[Records drawn from a dataset]
# # # # # # #

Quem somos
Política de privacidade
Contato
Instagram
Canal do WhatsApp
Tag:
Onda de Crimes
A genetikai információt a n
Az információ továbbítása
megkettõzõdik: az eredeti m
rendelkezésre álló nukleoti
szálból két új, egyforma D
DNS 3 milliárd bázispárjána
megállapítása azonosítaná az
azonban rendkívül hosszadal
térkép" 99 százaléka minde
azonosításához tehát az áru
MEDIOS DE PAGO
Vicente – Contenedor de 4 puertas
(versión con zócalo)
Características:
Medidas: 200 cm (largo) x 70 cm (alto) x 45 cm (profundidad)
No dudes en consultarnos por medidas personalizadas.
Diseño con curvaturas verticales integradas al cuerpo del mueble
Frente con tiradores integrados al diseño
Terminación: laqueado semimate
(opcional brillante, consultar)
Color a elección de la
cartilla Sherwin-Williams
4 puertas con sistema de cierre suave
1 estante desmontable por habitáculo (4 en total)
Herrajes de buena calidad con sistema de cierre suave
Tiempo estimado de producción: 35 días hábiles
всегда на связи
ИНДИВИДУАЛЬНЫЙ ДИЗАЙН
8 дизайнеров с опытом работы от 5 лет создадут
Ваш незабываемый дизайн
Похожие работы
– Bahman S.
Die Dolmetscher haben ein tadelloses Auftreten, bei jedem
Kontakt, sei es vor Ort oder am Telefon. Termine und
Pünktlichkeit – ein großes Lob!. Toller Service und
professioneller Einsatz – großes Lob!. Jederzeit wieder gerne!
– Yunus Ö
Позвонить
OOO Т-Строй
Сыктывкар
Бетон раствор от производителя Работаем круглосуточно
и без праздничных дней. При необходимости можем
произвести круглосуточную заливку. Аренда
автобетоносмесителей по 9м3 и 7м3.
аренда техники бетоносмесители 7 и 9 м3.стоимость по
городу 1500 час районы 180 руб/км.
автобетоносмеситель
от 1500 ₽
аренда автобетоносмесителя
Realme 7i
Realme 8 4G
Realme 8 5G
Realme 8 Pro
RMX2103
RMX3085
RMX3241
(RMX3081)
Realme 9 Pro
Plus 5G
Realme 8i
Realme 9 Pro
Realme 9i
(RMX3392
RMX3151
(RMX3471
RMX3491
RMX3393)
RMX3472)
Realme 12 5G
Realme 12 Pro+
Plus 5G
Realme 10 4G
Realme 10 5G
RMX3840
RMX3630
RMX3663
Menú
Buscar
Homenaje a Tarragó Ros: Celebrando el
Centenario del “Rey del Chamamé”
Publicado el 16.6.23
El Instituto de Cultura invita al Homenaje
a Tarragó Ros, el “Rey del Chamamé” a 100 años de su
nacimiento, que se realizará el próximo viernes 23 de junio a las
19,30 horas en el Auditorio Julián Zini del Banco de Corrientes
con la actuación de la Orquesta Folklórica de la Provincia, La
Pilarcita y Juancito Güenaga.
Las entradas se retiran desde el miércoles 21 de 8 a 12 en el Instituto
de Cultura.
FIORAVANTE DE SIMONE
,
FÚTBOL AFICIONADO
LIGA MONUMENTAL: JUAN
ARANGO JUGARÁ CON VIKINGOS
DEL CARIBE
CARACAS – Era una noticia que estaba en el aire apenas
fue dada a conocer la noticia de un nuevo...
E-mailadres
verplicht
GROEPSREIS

# # # # # # #

## TASK TO CARRY OUT
All lines holding the word "работы" must be copied from the data.

## RESULT OF THE TASK
8 дизайнеров с опытом работы от 5 лет создадут
Похожие работы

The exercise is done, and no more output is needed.